While I was mulling over the topics I could include in this blog, I serendipitously came across a few articles that deal with food and some corresponding social issues. I clicked on this link when I was checking my firm’s Yahoo email and read an article that deals with the obesity rates in America and the way Americans see themselves.
It’s no secret that Americans love to eat. We are fortunate to live in a country with fertile land that nourishes our people. But we consume an animal-centric diet and have a tendency to eat things that come in just-add-water forms or take-out containers. We lead a more sedentary lifestyle than ever thanks to the ubiquity of cars as the main means of transportation in rural areas. These and other factors have led to high rates of obesity in children and adults. Further, obesity can lead to health issues such as diabetes and heart disease.

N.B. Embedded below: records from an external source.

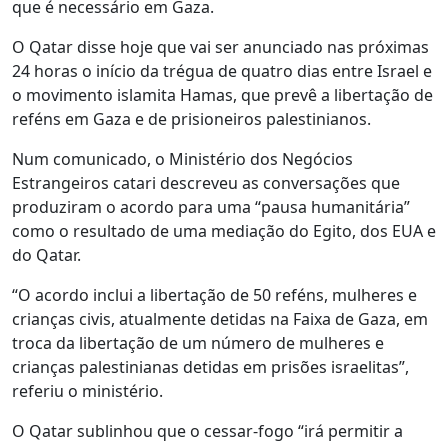
que é necessário em Gaza.
O Qatar disse hoje que vai ser anunciado nas próximas
24 horas o início da trégua de quatro dias entre Israel e
o movimento islamita Hamas, que prevê a libertação de
reféns em Gaza e de prisioneiros palestinianos.
Num comunicado, o Ministério dos Negócios
Estrangeiros catari descreveu as conversações que
produziram o acordo para uma “pausa humanitária”
como o resultado de uma mediação do Egito, dos EUA e
do Qatar.
“O acordo inclui a libertação de 50 reféns, mulheres e
crianças civis, atualmente detidas na Faixa de Gaza, em
troca da libertação de um número de mulheres e
crianças palestinianas detidas em prisões israelitas”,
referiu o ministério.
O Qatar sublinhou que o cessar-fogo “irá permitir a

For me, the article by Gardner also brings up some interesting psychological issues that go along with the increasing rates of overweight and obesity in America. People don’t seem to understand what a normal weight for a person should be. Has overweight become the new norm in suburban or rural America? By what standards are we measuring ourselves? Perhaps we, as a society, know there is a problem with the way we treat our bodies, but we are afraid to make the necessary changes. In so doing, we choose to live in a state of denial of our bodies and ourselves.
Then again, maybe we just love buffalo wings too much!
One of my mottos is ‘everything in moderation’. (When convenient, I add: ‘including moderation itself’…) I grew up in suburban America and appreciate a bacon burger as much as the next. But we sacrifice our well-being if we succumb to the convenience of mass-produced, pre-made food. That being said, I am going to walk to the store and buy some vegetables!